Hey everyone! I'm looking for some tips on how to streamline my code when using Polars. Recently, I discovered that I can simplify some filters like this: `df.filter(pl.col("size") == 12)` can be reduced to `df.filter(size=12)`. Are there other ways to make filtering easier? Sometimes using `pl.col()` feels like too much work! For example, I also have `df.filter(pl.col("value").is_in(values))` and `df.filter(pl.col("value") >= 10)`. Any advice?
9 Answers
Are we sure that making the code shorter is worth it? If it gets more concise, will it still be readable a year later when you come back to it after a break?
I haven't actually used Polars, but could you replace the column function with a direct DataFrame index like `df["column"]`? That might simplify things. Or, you might get rid of the `pl.` by importing `col` directly!

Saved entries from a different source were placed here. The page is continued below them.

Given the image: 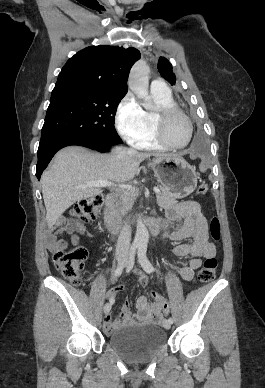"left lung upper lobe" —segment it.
<instances>
[{
    "label": "left lung upper lobe",
    "instance_id": "obj_1",
    "mask_svg": "<svg viewBox=\"0 0 265 388\" xmlns=\"http://www.w3.org/2000/svg\"><path fill=\"white\" fill-rule=\"evenodd\" d=\"M158 71L171 85H175L176 77L172 71L171 63L164 57H160L158 61Z\"/></svg>",
    "mask_w": 265,
    "mask_h": 388
}]
</instances>
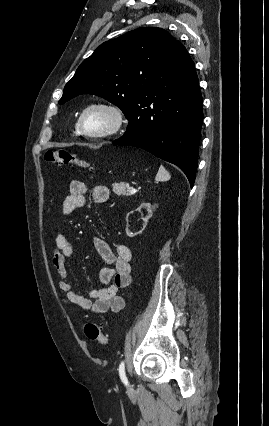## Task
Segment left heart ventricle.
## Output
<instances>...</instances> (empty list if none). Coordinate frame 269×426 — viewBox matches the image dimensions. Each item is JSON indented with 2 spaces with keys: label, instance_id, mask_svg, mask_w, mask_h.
<instances>
[{
  "label": "left heart ventricle",
  "instance_id": "1",
  "mask_svg": "<svg viewBox=\"0 0 269 426\" xmlns=\"http://www.w3.org/2000/svg\"><path fill=\"white\" fill-rule=\"evenodd\" d=\"M110 123V115L103 110H92L84 118V126L86 130L91 132L104 130Z\"/></svg>",
  "mask_w": 269,
  "mask_h": 426
}]
</instances>
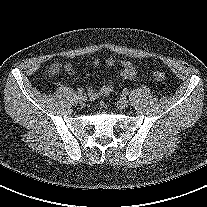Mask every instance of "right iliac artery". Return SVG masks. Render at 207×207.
<instances>
[{
  "label": "right iliac artery",
  "instance_id": "right-iliac-artery-1",
  "mask_svg": "<svg viewBox=\"0 0 207 207\" xmlns=\"http://www.w3.org/2000/svg\"><path fill=\"white\" fill-rule=\"evenodd\" d=\"M77 93H78L79 95H82V94L84 93V90L81 89V88H79V89L77 90Z\"/></svg>",
  "mask_w": 207,
  "mask_h": 207
}]
</instances>
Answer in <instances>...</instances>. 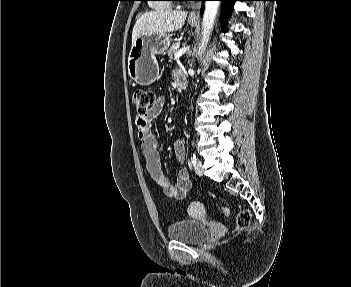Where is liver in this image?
Here are the masks:
<instances>
[{
    "label": "liver",
    "mask_w": 351,
    "mask_h": 287,
    "mask_svg": "<svg viewBox=\"0 0 351 287\" xmlns=\"http://www.w3.org/2000/svg\"><path fill=\"white\" fill-rule=\"evenodd\" d=\"M187 17L185 11L158 10L139 17L132 31V45L144 34L174 32L182 28Z\"/></svg>",
    "instance_id": "1"
}]
</instances>
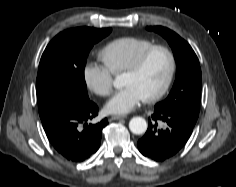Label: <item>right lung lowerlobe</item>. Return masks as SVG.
<instances>
[{"label":"right lung lower lobe","mask_w":236,"mask_h":187,"mask_svg":"<svg viewBox=\"0 0 236 187\" xmlns=\"http://www.w3.org/2000/svg\"><path fill=\"white\" fill-rule=\"evenodd\" d=\"M97 114V105L85 99L61 107L43 127L50 143L61 156L71 162H83L98 150L102 129L108 124L107 119L87 124Z\"/></svg>","instance_id":"1"}]
</instances>
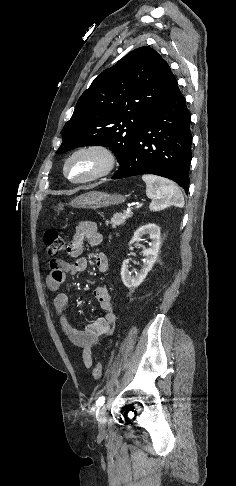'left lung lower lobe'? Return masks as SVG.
Instances as JSON below:
<instances>
[{
    "label": "left lung lower lobe",
    "instance_id": "0a47b994",
    "mask_svg": "<svg viewBox=\"0 0 236 486\" xmlns=\"http://www.w3.org/2000/svg\"><path fill=\"white\" fill-rule=\"evenodd\" d=\"M191 116L178 85L136 136L112 179L154 174L175 181L188 192L192 158Z\"/></svg>",
    "mask_w": 236,
    "mask_h": 486
}]
</instances>
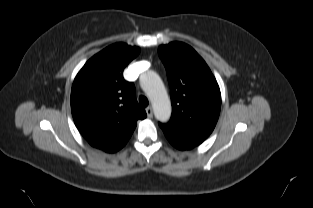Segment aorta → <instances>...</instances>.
Wrapping results in <instances>:
<instances>
[{"mask_svg":"<svg viewBox=\"0 0 313 208\" xmlns=\"http://www.w3.org/2000/svg\"><path fill=\"white\" fill-rule=\"evenodd\" d=\"M139 80L141 88L151 100L155 118L161 122L168 121L172 111L171 101L159 75L147 71L141 74Z\"/></svg>","mask_w":313,"mask_h":208,"instance_id":"762f6f07","label":"aorta"}]
</instances>
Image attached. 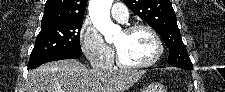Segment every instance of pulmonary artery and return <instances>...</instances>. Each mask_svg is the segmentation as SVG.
I'll use <instances>...</instances> for the list:
<instances>
[{"label":"pulmonary artery","mask_w":225,"mask_h":92,"mask_svg":"<svg viewBox=\"0 0 225 92\" xmlns=\"http://www.w3.org/2000/svg\"><path fill=\"white\" fill-rule=\"evenodd\" d=\"M111 15L114 19L121 23H126L128 21V9L122 3H116L113 5Z\"/></svg>","instance_id":"obj_1"}]
</instances>
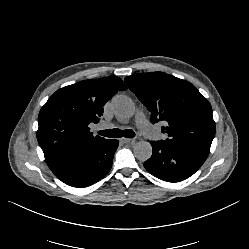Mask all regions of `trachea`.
I'll return each mask as SVG.
<instances>
[{"label": "trachea", "mask_w": 249, "mask_h": 249, "mask_svg": "<svg viewBox=\"0 0 249 249\" xmlns=\"http://www.w3.org/2000/svg\"><path fill=\"white\" fill-rule=\"evenodd\" d=\"M99 135L109 137V138H120V137H126V138H133L135 137V132L130 129H126L124 131L114 128L109 130H101L98 132Z\"/></svg>", "instance_id": "obj_1"}]
</instances>
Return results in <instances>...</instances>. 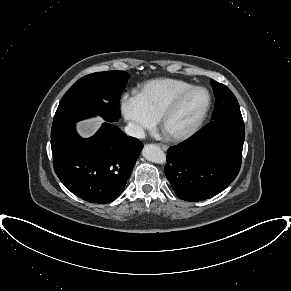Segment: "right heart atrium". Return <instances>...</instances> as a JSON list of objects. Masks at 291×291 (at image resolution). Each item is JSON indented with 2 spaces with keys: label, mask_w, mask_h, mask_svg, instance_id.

You can definitely use `df.filter(pl.col.value.is_in(values))`, which is simpler and cleaner. If you feel like `pl.col()` is too lengthy, try using an import alias. Just do `from polars import col as c`, then you can write `df.filter(c.value.is_in(values))`.
I usually import `lit` too since it makes expressions cleaner.
Just stick with SQL, it might be more straightforward for filtering!
Hey, if all else fails, you could always just use pandas instead!
Not sure if it's a huge improvement, but you could do:
```python
def filter_by(df, col_name, value):
return df.filter(pl.col(col_name) == value)
filtered_df = filter_by(df, "value", 5)
```
You can also do something like:
```python
pl.col.size
pl.col("size")
```
A good trick is `from polars import col as c`, that way it's shorter to type. Just remember to use `c` afterwards!
There's not a ton of shortcut options. The `df.filter(size=12)` works nicely because of keyword arguments, but it's mostly limited to equality checks. Unfortunately, you can’t do something like `df.filter(size < 12)`. One cool thing is that you can actually write SQL in Polars, which might be easier for some tasks!
However, `df["column"]` will only give you the rows for that column, not filter it.